Je suis arrivé à Pushkar par la voie lente, en bus par la crête des Aravalli depuis Ajmer, et la ville s’est révélée comme le font souvent les lieux saints en Inde — soudainement, et depuis les hauteurs. La route descend vers un petit lac entouré de cinquante-deux ghats et d’un horizon de flèches de temples blanchies à la chaux, le tout niché dans un cirque de collines comme si on l’y avait caché exprès. La légende raconte que le lac s’est formé à l’endroit où un lotus est tombé de la main de Brahma, et le temple de Brahma à Pushkar — l’un des rares dans tout le pays dédiés au dieu créateur, malgré la place de Brahma dans la trinité hindoue principale — explique pourquoi les pèlerins viennent ici depuis plus de mille ans. J’ai demandé à un prêtre pourquoi il existait si peu de temples de Brahma ailleurs, et j’ai obtenu trois explications mythologiques différentes en dix minutes, qui ne s’accordaient pas vraiment entre elles — ce qui m’a semblé typiquement indien.
La ville elle-même fonctionne selon des règles qu’on remarque vite : pas de viande, pas d’œufs, pas d’alcool, vendus ou servis nulle part dans les limites de Pushkar, en vertu d’une ordonnance locale liée à la sainteté du lac. Cela donne au bazar principal une énergie étrange et douce — des routards arrivés en s’attendant à une ville festive s’installent à la place dans des cafés en terrasse servant des lassis à la banane et des thalis végétariens, en regardant les pèlerins se baigner dans les ghats en contrebas. Je me suis assis dans l’un de ces cafés tout un coucher de soleil, à regarder les fidèles descendre les marches de pierre vers l’eau en groupes, les prêtres dirigeant de petits rituels, des pétales de souci dérivant à la surface.

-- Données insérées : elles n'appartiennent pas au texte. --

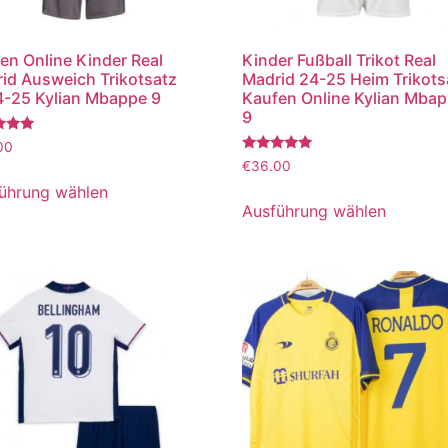
en Online Kinder Real
Kinder Fußball Trikot Real
id Ausweich Trikotsatz
Madrid 24-25 Heim Trikots
-25 Kylian Mbappe 9
Kaufen Online Kylian Mba
9
tet
00
Bewertet
€
36.00
mit
5.00
ührung wählen
von 5
Ausführung wählen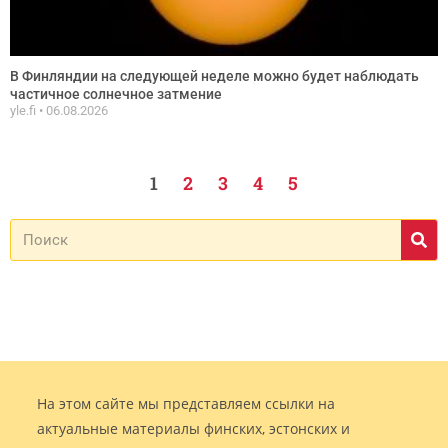
В Финляндии на следующей неделе можно будет наблюдать
частичное солнечное затмение
yle.fi
06.08.2026
1
2
3
4
5
На этом сайте мы представляем ссылки на
актуальные материалы финских, эстонских и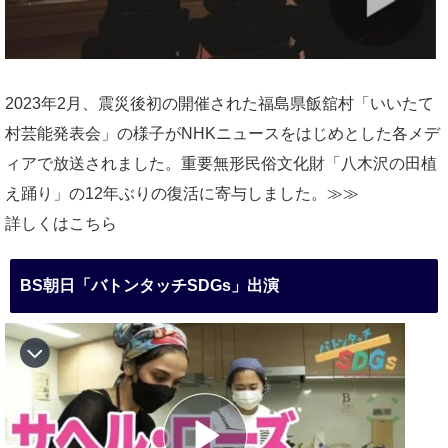
2023年2月、震災後初の開催された福島県飯舘村「いいたて
村芸能発表会」の様子がNHKニュースをはじめとした各メデ
ィアで放送されました。重要無形民俗文化財「八木沢の田植
え踊り」の12年ぶりの復活に寄与しました。≫≫
詳しくはこちら
BS朝日「バトンタッチSDGs」出演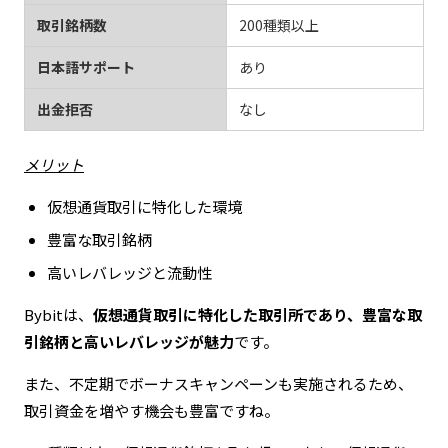
取引銘柄数
200種類以上
日本語サポート
あり
出金拒否
なし
メリット
仮想通貨取引に特化した環境
豊富な取引銘柄
高いレバレッジと流動性
Bybitは、
仮想通貨取引に特化した取引所であり、豊富な取
引銘柄と高いレバレッジが魅力
です。
また、不定期でボーナスキャンペーンも実施されるため、
取引資金を増やす機会も豊富ですね。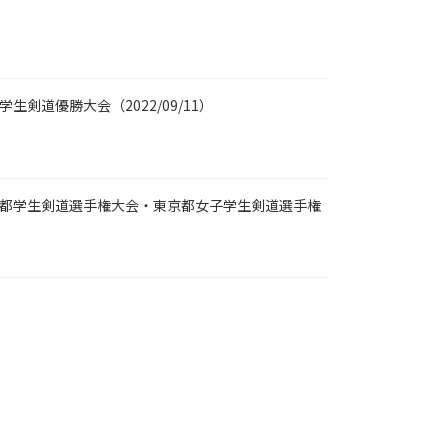
生剣道優勝大会（2022/09/11）
京都学生剣道選手権大会・東京都女子学生剣道選手権
）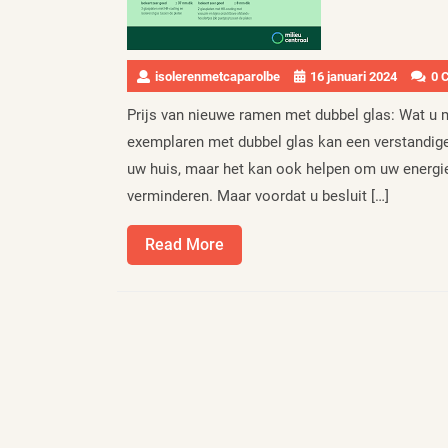
isolerenmetcaparolbe
16 januari 2024
0 
Prijs van nieuwe ramen met dubbel glas: Wat u
exemplaren met dubbel glas kan een verstandige i
uw huis, maar het kan ook helpen om uw energie
verminderen. Maar voordat u besluit […]
Read
Read More
More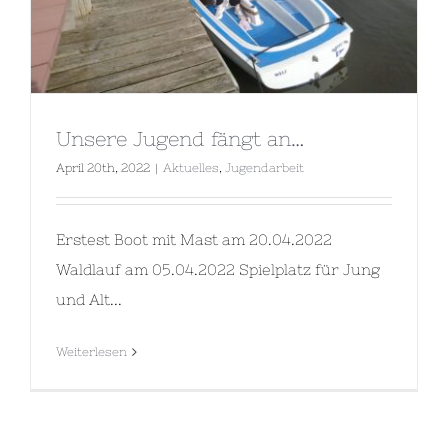
Unsere Jugend fängt an…
April 20th, 2022
|
Aktuelles
,
Jugendarbeit
Erstest Boot mit Mast am 20.04.2022
Waldlauf am 05.04.2022 Spielplatz für Jung
und Alt...
Weiterlesen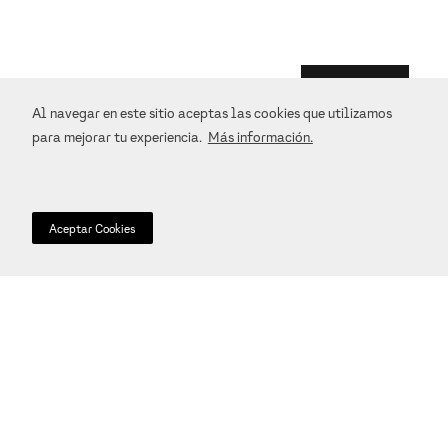
Al navegar en este sitio aceptas las cookies que utilizamos
para mejorar tu experiencia.
Más información.
RELOJ CUARZO
$
2899
.
00
Aceptar Cookies
Devoluciones
Ofrecemos un sistema de devoluciones simple para
todos los pedidos. Para más información consulta los
Términos y Condiciones.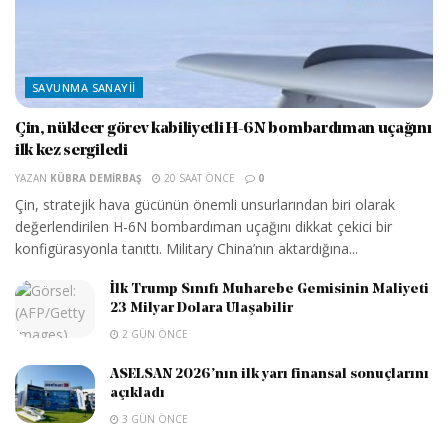
SAVUNMA SANAYII
Çin, nükleer görev kabiliyetli H-6N bombardıman uçağını
ilk kez sergiledi
YAZAN
KÜBRA DEMIRBAŞ
20 SAAT ÖNCE
0
Çin, stratejik hava gücünün önemli unsurlarından biri olarak
değerlendirilen H-6N bombardıman uçağını dikkat çekici bir
konfigürasyonla tanıttı. Military China’nın aktardığına...
İlk Trump Sınıfı Muharebe Gemisinin Maliyeti
23 Milyar Dolara Ulaşabilir
2 GÜN ÖNCE
ASELSAN 2026’nın ilk yarı finansal sonuçlarını
açıkladı
3 GÜN ÖNCE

La foire qui avale la ville tout entière
Si vous tombez au bon moment — fin octobre ou novembre, calé sur la pleine lune de Kartik Purnima — Pushkar se transforme complètement pour la foire aux chameaux, l’un des plus grands marchés de bétail au monde. Des marchands amènent leurs chameaux à pied depuis tout le Rajasthan, parfois après plus d’une semaine de marche, et les dunes autour de la ville se remplissent de dizaines de milliers de chameaux, de vaches et de chevaux, aux côtés d’un carnaval de grandes roues, de concours de moustaches et de compétitions de nouage de turbans. J’y suis allé une fois pendant la foire et une fois pendant la saison creuse, et j’ai eu l’impression de deux villes entièrement différentes portant la même peau. Pendant la foire, la poussière soulevée par le terrain de la foire flotte dorée dans la lumière du soir et le bruit porte sur des kilomètres. Dans les mois calmes, Pushkar n’est plus qu’un lac, quelques temples, et des collines.

J’ai gravi le temple de Savitri sur la crête au-dessus de la ville un matin, avant que la chaleur ne s’installe — la même crête où l’épouse de Brahma se serait retirée de colère après avoir été exclue d’un yagna qu’il a accompli ici sans elle. La vue depuis le sommet est la meilleure façon de comprendre la géographie de Pushkar — lac, temples, bazar et collines désertiques, tout visible d’un seul coup d’œil, suffisamment petit pour tenir dans un seul regard, ce qui est rare pour n’importe quel endroit en Inde.
Quand y aller : octobre et novembre pour la foire aux chameaux, si vous voulez le spectacle. De décembre à février pour une visite plus calme et plus fraîche, avec le lac et les ghats presque pour vous seul.